* [Task statement]: Set down all of the entries exactly, leaving nothing out.
_ _ _ _ _ _ _
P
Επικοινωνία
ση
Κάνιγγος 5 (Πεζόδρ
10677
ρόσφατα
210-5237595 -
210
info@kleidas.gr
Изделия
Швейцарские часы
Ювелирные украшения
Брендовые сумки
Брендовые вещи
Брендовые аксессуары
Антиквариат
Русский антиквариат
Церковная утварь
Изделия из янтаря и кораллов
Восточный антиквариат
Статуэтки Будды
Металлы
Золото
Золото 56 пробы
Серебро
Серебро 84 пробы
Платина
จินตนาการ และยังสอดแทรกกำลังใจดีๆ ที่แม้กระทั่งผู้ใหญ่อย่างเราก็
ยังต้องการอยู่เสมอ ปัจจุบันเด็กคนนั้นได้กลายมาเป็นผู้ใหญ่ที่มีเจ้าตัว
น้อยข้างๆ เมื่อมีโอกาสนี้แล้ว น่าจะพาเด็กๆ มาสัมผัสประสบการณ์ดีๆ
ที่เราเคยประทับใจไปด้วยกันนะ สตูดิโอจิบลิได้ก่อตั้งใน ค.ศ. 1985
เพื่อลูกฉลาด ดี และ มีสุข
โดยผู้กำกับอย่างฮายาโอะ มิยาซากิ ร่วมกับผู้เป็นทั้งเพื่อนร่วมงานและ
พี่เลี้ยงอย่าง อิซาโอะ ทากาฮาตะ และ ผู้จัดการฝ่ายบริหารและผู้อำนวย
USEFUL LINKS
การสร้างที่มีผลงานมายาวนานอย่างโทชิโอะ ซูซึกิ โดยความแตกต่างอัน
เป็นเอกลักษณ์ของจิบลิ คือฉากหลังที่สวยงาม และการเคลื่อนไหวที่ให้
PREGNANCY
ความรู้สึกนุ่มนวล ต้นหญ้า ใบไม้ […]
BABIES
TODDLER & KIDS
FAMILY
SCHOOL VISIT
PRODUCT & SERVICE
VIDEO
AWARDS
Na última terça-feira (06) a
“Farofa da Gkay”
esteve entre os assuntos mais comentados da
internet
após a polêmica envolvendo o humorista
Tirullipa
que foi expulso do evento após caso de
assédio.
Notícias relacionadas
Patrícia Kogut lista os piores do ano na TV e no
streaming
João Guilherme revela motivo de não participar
_ _ _ _ _ _ _
* [Exercise solution]:
P
Επικοινωνία
ση
Κάνιγγος 5 (Πεζόδρ
10677
ρόσφατα
210-5237595 -
210
info@kleidas.gr
Изделия
Швейцарские часы
Ювелирные украшения
Брендовые сумки
Брендовые вещи
Брендовые аксессуары
Антиквариат
Русский антиквариат
Церковная утварь
Изделия из янтаря и кораллов
Восточный антиквариат
Статуэтки Будды
Металлы
Золото
Золото 56 пробы
Серебро
Серебро 84 пробы
Платина
จินตนาการ และยังสอดแทรกกำลังใจดีๆ ที่แม้กระทั่งผู้ใหญ่อย่างเราก็
ยังต้องการอยู่เสมอ ปัจจุบันเด็กคนนั้นได้กลายมาเป็นผู้ใหญ่ที่มีเจ้าตัว
น้อยข้างๆ เมื่อมีโอกาสนี้แล้ว น่าจะพาเด็กๆ มาสัมผัสประสบการณ์ดีๆ
ที่เราเคยประทับใจไปด้วยกันนะ สตูดิโอจิบลิได้ก่อตั้งใน ค.ศ. 1985
เพื่อลูกฉลาด ดี และ มีสุข
โดยผู้กำกับอย่างฮายาโอะ มิยาซากิ ร่วมกับผู้เป็นทั้งเพื่อนร่วมงานและ
พี่เลี้ยงอย่าง อิซาโอะ ทากาฮาตะ และ ผู้จัดการฝ่ายบริหารและผู้อำนวย
USEFUL LINKS
การสร้างที่มีผลงานมายาวนานอย่างโทชิโอะ ซูซึกิ โดยความแตกต่างอัน
เป็นเอกลักษณ์ของจิบลิ คือฉากหลังที่สวยงาม และการเคลื่อนไหวที่ให้
PREGNANCY
ความรู้สึกนุ่มนวล ต้นหญ้า ใบไม้ […]
BABIES
TODDLER & KIDS
FAMILY
SCHOOL VISIT
PRODUCT & SERVICE
VIDEO
AWARDS
Na última terça-feira (06) a
“Farofa da Gkay”
esteve entre os assuntos mais comentados da
internet
após a polêmica envolvendo o humorista
Tirullipa
que foi expulso do evento após caso de
assédio.
Notícias relacionadas
Patrícia Kogut lista os piores do ano na TV e no
streaming
João Guilherme revela motivo de não participar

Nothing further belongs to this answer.